== TASK PROMPT ==
Transcribe all of the records word for word, please, omitting the pictures.
··· SUPPLIED MATERIAL ···
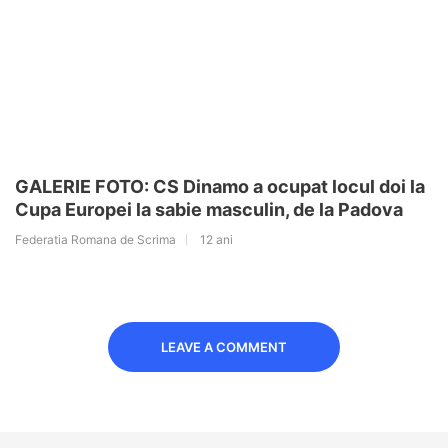
GALERIE FOTO: CS Dinamo a ocupat locul doi la
Cupa Europei la sabie masculin, de la Padova
Federatia Romana de Scrima
12 ani
LEAVE A COMMENT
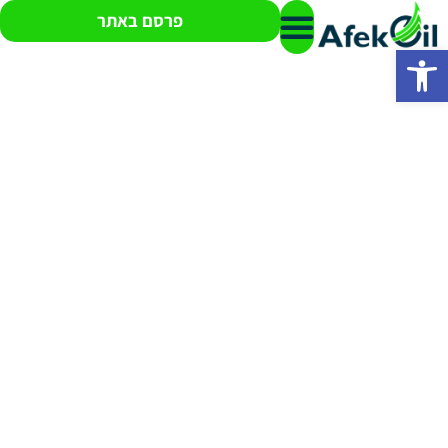
פרסם באתר
פתח סרגל נגישות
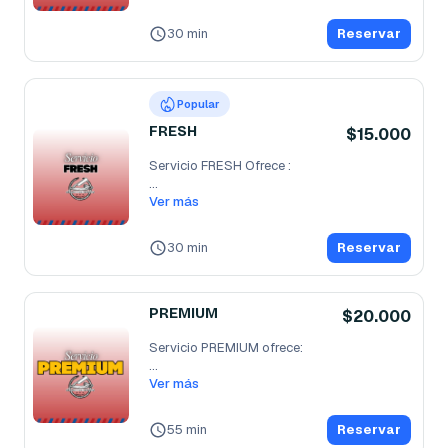
30 min
Reservar
Popular
FRESH
$15.000
Servicio FRESH Ofrece :                                                        
...
Ver más
30 min
Reservar
PREMIUM
$20.000
Servicio PREMIUM ofrece:                                                       
...
Ver más
55 min
Reservar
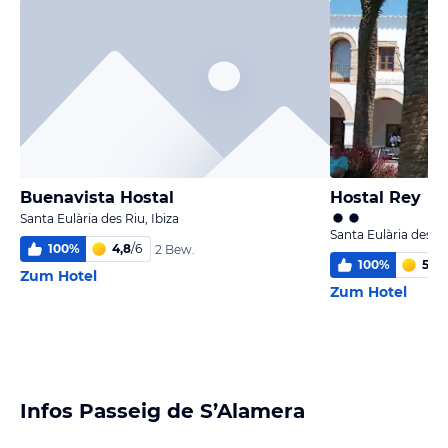
Buenavista Hostal
Hostal Rey
Santa Eulària des Riu, Ibiza
Santa Eulària des Ri
100
%
4,8
/
6
2 Bew.
100
%
5
/
6
Zum Hotel
Zum Hotel
Infos Passeig de S’Alamera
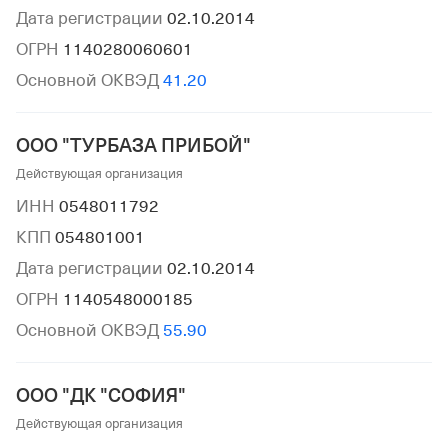
Дата регистрации
02.10.2014
ОГРН
1140280060601
Основной ОКВЭД
41.20
ООО "ТУРБАЗА ПРИБОЙ"
Действующая организация
ИНН
0548011792
КПП
054801001
Дата регистрации
02.10.2014
ОГРН
1140548000185
Основной ОКВЭД
55.90
ООО "ДК "СОФИЯ"
Действующая организация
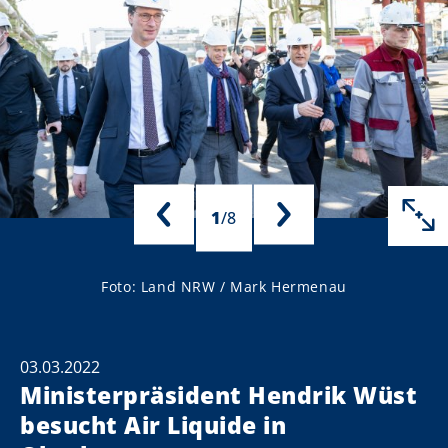
1
/
8
Foto: Land NRW / Mark Hermenau
03.03.2022
Ministerpräsident Hendrik Wüst
besucht Air Liquide in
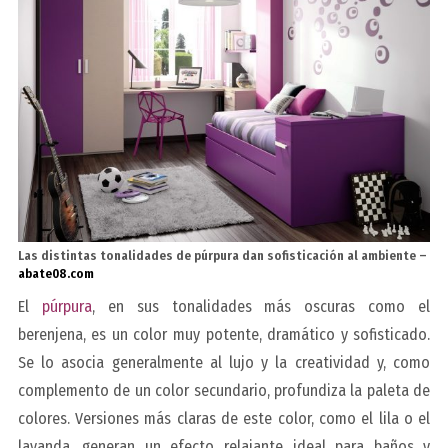
Las distintas tonalidades de púrpura dan sofisticación al ambiente –
abate08.com
El
púrpura
, en sus tonalidades más oscuras como el
berenjena, es un color muy potente, dramático y sofisticado.
Se lo asocia generalmente al lujo y la creatividad y, como
complemento de un color secundario, profundiza la paleta de
colores. Versiones más claras de este color, como el lila o el
lavanda, generan un efecto relajante ideal para baños y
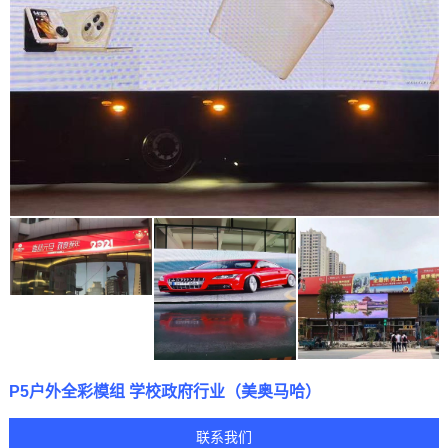
P5户外全彩模组 学校政府行业（美奥马哈）
联系我们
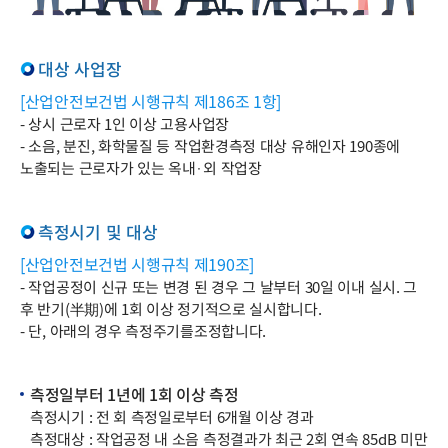
대상 사업장
[산업안전보건법 시행규칙 제186조 1항]
- 상시 근로자 1인 이상 고용사업장
- 소음, 분진, 화학물질 등 작업환경측정 대상 유해인자 190종에
노출되는 근로자가 있는 옥내·외 작업장
측정시기 및 대상
[산업안전보건법 시행규칙 제190조]
- 작업공정이 신규 또는 변경 된 경우 그 날부터 30일 이내 실시. 그
후 반기(半期)에 1회 이상 정기적으로 실시합니다.
- 단, 아래의 경우 측정주기를조정합니다.
측정일부터 1년에 1회 이상 측정
측정시기 : 전 회 측정일로부터 6개월 이상 경과
측정대상 : 작업공정 내 소음 측정결과가 최근 2회 연속 85dB 미만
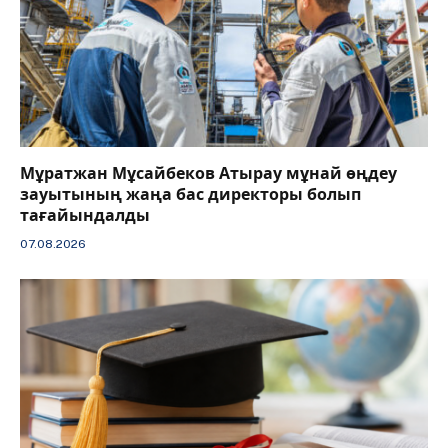
Мұратжан Мұсайбеков Атырау мұнай өңдеу
зауытының жаңа бас директоры болып
тағайындалды
07.08.2026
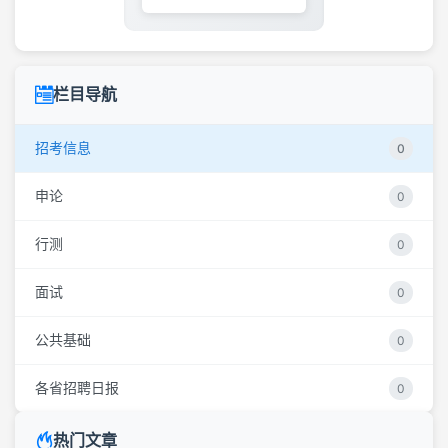
栏目导航
招考信息
0
申论
0
行测
0
面试
0
公共基础
0
各省招聘日报
0
热门文章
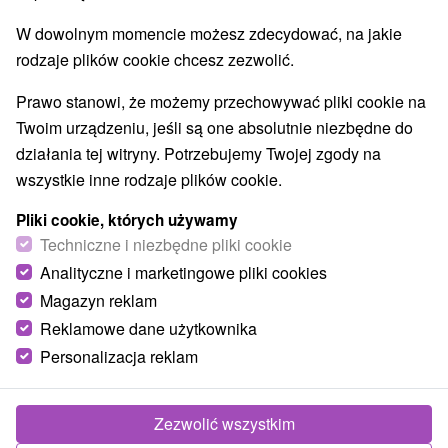
W dowolnym momencie możesz zdecydować, na jakie
rodzaje plików cookie chcesz zezwolić.
Prawo stanowi, że możemy przechowywać pliki cookie na
Twoim urządzeniu, jeśli są one absolutnie niezbędne do
działania tej witryny. Potrzebujemy Twojej zgody na
wszystkie inne rodzaje plików cookie.
Pliki cookie, których używamy
© OpenStreetMap
Techniczne i niezbędne pliki cookie
Region turystyczny
Analityczne i marketingowe pliki cookies
Vysoké Tatry, v Tatrách, Východné Slovensko, Belianske
Magazyn reklam
Tatry, Bachledova dolina, Prešovský kraj, Spišská Magura
Reklamowe dane użytkownika
Personalizacja reklam
Znalazłeś błąd lub chcesz polecić nam nową atrakcję
Zgłoś błąd
Zezwolić wszystkim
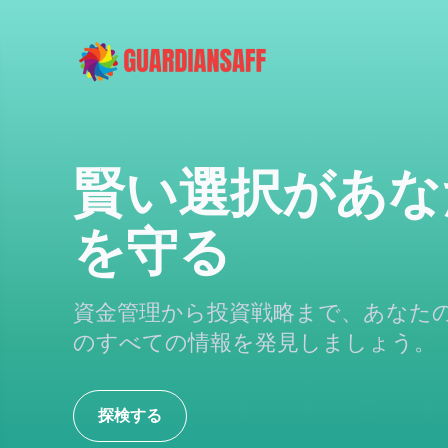
賢い選択があな
を守る
資金管理から投資戦略まで、あなた
のすべての情報を発見しましょう。
探検する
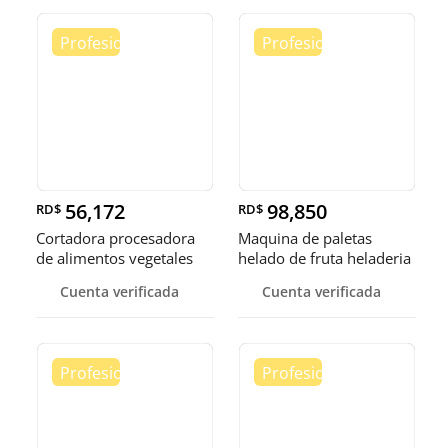
56,172
98,850
RD$
RD$
Cortadora procesadora
Maquina de paletas
de alimentos vegetales
helado de fruta heladeria
fruta
helad
Cuenta verificada
Cuenta verificada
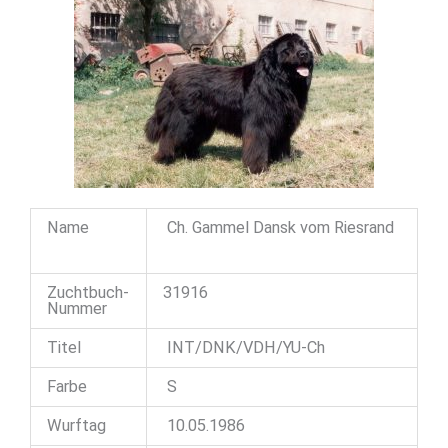
Name
Ch. Gammel Dansk vom Riesrand
Zuchtbuch-
31916
Nummer
Titel
INT/DNK/VDH/YU-Ch
Farbe
S
Wurftag
10.05.1986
···
== SOLUTION TO THIS TASK ==
GALERIE FOTO: CS Dinamo a ocupat locul doi la
Cupa Europei la sabie masculin, de la Padova
Federatia Romana de Scrima
12 ani
LEAVE A COMMENT
פרסם באתר
פתח סרגל נגישות
30 min
Reservar
Popular
FRESH
$15.000
Servicio FRESH Ofrece :                                                        
...
Ver más
30 min
Reservar
PREMIUM
$20.000
Servicio PREMIUM ofrece:                                                       
...
Ver más
55 min
Reservar
Buenavista Hostal
Hostal Rey
Santa Eulària des Riu, Ibiza
Santa Eulària des Ri
100
%
4,8
/
6
2 Bew.
100
%
5
/
6
Zum Hotel
Zum Hotel
Infos Passeig de S’Alamera
Дата регистрации
02.10.2014
ОГРН
1140280060601
Основной ОКВЭД
41.20
ООО "ТУРБАЗА ПРИБОЙ"
Действующая организация
ИНН
0548011792
КПП
054801001
Дата регистрации
02.10.2014
ОГРН
1140548000185
Основной ОКВЭД
55.90
ООО "ДК "СОФИЯ"
Действующая организация
1
/
8
Foto: Land NRW / Mark Hermenau
03.03.2022
Ministerpräsident Hendrik Wüst
besucht Air Liquide in
Las distintas tonalidades de púrpura dan sofisticación al ambiente –
abate08.com
El
púrpura
, en sus tonalidades más oscuras como el
berenjena, es un color muy potente, dramático y sofisticado.
Se lo asocia generalmente al lujo y la creatividad y, como
complemento de un color secundario, profundiza la paleta de
colores. Versiones más claras de este color, como el lila o el
lavanda, generan un efecto relajante ideal para baños y
P5户外全彩模组 学校政府行业（美奥马哈）
联系我们
대상 사업장
[산업안전보건법 시행규칙 제186조 1항]
- 상시 근로자 1인 이상 고용사업장
- 소음, 분진, 화학물질 등 작업환경측정 대상 유해인자 190종에
노출되는 근로자가 있는 옥내·외 작업장
측정시기 및 대상
[산업안전보건법 시행규칙 제190조]
- 작업공정이 신규 또는 변경 된 경우 그 날부터 30일 이내 실시. 그
후 반기(半期)에 1회 이상 정기적으로 실시합니다.
- 단, 아래의 경우 측정주기를조정합니다.
측정일부터 1년에 1회 이상 측정
측정시기 : 전 회 측정일로부터 6개월 이상 경과
측정대상 : 작업공정 내 소음 측정결과가 최근 2회 연속 85dB 미만
Мұратжан Мұсайбеков Атырау мұнай өңдеу
зауытының жаңа бас директоры болып
тағайындалды
07.08.2026
栏目导航
招考信息
0
申论
0
行测
0
面试
0
公共基础
0
各省招聘日报
0
热门文章
W dowolnym momencie możesz zdecydować, na jakie
rodzaje plików cookie chcesz zezwolić.
Prawo stanowi, że możemy przechowywać pliki cookie na
Twoim urządzeniu, jeśli są one absolutnie niezbędne do
działania tej witryny. Potrzebujemy Twojej zgody na
wszystkie inne rodzaje plików cookie.
Pliki cookie, których używamy
© OpenStreetMap
Techniczne i niezbędne pliki cookie
Region turystyczny
Analityczne i marketingowe pliki cookies
Vysoké Tatry, v Tatrách, Východné Slovensko, Belianske
Magazyn reklam
Tatry, Bachledova dolina, Prešovský kraj, Spišská Magura
Reklamowe dane użytkownika
Personalizacja reklam
Znalazłeś błąd lub chcesz polecić nam nową atrakcję
Zgłoś błąd
Zezwolić wszystkim
賢い選択があな
を守る
資金管理から投資戦略まで、あなた
のすべての情報を発見しましょう。
探検する
56,172
98,850
RD$
RD$
Cortadora procesadora
Maquina de paletas
de alimentos vegetales
helado de fruta heladeria
fruta
helad
Cuenta verificada
Cuenta verificada
Name
Ch. Gammel Dansk vom Riesrand
Zuchtbuch-
31916
Nummer
Titel
INT/DNK/VDH/YU-Ch
Farbe
S
Wurftag
10.05.1986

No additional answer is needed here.